Task statement: The answer must be every line of the records below that contains the word "Panglima".

Segment Start: Provided records

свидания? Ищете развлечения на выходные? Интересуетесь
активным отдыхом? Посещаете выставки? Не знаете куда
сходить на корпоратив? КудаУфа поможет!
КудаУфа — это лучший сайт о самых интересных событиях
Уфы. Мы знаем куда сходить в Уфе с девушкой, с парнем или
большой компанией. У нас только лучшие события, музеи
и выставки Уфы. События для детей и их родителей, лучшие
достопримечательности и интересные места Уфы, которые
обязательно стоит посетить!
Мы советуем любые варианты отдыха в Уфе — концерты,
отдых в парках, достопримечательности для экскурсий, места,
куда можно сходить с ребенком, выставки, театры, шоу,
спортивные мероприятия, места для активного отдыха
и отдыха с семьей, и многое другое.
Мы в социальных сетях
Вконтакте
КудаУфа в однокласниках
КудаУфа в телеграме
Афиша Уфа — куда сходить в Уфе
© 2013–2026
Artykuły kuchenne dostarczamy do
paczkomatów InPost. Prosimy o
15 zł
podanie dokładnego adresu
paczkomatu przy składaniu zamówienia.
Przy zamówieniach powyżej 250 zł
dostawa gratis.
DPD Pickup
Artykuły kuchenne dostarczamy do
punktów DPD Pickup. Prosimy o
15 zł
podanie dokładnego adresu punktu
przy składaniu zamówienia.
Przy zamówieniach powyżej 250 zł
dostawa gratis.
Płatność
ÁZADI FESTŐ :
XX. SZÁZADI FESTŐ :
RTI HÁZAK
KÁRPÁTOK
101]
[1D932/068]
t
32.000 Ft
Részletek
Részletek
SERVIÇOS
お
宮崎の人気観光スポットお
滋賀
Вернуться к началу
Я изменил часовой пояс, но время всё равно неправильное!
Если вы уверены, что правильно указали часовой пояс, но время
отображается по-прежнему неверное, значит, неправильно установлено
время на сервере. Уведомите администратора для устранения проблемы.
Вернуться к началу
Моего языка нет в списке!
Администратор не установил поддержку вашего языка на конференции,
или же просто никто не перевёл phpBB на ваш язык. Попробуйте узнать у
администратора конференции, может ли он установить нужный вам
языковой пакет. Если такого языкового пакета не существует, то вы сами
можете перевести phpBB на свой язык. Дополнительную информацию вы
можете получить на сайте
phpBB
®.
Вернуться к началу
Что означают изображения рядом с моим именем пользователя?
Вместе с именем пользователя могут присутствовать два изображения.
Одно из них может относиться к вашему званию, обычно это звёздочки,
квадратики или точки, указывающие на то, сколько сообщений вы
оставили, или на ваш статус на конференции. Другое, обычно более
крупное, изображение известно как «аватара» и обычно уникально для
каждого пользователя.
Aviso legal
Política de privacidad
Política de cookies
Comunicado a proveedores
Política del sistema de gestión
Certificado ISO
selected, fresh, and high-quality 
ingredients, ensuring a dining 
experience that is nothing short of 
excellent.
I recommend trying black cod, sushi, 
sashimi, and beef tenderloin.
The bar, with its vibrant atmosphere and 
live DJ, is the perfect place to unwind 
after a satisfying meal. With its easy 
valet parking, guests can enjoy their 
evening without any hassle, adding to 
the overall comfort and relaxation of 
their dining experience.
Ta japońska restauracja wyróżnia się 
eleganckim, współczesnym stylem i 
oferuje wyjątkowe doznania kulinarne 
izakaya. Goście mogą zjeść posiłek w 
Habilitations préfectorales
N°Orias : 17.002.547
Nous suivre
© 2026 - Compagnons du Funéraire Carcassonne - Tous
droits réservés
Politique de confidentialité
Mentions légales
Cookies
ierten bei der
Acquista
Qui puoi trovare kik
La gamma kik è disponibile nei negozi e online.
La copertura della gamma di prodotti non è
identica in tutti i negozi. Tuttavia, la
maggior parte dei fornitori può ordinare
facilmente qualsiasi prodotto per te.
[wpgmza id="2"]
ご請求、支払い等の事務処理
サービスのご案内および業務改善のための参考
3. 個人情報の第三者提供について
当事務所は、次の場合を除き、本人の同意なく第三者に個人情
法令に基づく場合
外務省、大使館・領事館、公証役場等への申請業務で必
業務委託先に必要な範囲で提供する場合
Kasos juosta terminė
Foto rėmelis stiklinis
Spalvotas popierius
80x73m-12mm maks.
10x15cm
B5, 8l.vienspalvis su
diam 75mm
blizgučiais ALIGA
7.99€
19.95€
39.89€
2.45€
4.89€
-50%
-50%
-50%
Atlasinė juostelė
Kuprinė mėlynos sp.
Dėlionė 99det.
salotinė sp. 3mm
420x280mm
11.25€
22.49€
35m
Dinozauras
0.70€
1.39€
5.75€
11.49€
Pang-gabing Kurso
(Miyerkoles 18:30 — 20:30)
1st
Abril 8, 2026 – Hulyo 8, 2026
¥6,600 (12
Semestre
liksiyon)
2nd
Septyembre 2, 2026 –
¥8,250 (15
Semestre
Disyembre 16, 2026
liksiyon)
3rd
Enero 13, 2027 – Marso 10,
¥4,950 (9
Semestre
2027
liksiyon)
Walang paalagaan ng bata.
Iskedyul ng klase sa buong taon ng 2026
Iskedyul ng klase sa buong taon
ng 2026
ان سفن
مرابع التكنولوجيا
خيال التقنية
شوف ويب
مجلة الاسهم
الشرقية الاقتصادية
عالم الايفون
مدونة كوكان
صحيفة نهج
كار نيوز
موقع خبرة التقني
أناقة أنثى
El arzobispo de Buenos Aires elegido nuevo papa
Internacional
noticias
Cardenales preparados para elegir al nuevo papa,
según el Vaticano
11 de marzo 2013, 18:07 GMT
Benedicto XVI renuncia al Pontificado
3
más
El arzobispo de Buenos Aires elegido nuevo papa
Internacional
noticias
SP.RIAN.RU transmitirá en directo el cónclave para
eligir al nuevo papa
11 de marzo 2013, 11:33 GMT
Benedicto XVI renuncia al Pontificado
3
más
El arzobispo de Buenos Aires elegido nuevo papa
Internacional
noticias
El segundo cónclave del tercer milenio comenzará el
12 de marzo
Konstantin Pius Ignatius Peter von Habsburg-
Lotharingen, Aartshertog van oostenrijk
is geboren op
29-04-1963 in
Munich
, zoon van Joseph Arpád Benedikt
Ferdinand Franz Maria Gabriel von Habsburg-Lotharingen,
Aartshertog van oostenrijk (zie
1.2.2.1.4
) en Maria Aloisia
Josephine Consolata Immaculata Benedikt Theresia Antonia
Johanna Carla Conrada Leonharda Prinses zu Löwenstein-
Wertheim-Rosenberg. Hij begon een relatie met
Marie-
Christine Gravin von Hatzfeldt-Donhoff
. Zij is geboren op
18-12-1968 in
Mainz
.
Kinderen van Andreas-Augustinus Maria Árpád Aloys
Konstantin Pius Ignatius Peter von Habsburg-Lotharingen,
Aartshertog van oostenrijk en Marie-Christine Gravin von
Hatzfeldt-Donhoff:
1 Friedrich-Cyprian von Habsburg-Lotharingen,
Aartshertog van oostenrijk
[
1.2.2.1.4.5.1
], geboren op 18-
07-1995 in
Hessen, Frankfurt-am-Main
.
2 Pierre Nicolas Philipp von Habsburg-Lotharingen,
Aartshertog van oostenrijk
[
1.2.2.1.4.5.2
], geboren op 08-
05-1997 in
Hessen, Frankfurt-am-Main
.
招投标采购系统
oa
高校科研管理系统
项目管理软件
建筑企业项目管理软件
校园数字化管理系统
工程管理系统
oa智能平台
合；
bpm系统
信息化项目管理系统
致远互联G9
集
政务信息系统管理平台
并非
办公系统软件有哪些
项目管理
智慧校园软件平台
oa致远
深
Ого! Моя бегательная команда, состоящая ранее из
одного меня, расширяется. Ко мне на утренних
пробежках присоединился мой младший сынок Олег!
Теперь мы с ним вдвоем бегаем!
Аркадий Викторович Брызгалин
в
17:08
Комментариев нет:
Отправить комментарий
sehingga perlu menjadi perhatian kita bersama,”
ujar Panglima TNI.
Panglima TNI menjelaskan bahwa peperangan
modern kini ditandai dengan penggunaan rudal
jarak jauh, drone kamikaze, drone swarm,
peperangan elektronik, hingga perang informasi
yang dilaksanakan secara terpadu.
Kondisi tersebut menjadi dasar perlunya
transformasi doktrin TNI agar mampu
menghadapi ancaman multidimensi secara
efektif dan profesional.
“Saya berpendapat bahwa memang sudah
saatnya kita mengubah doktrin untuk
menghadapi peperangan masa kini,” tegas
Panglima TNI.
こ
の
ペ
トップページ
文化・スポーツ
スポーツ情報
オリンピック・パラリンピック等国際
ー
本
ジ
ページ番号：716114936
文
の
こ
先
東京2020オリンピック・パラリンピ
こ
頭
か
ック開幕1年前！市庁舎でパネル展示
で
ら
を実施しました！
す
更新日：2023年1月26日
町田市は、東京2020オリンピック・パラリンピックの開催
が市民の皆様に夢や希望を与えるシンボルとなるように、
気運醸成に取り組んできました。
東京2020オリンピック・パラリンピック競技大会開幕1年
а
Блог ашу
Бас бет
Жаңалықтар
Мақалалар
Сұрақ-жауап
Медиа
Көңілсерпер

Segment End: Provided records

Response area:
ujar Panglima TNI.
Panglima TNI menjelaskan bahwa peperangan
Panglima TNI.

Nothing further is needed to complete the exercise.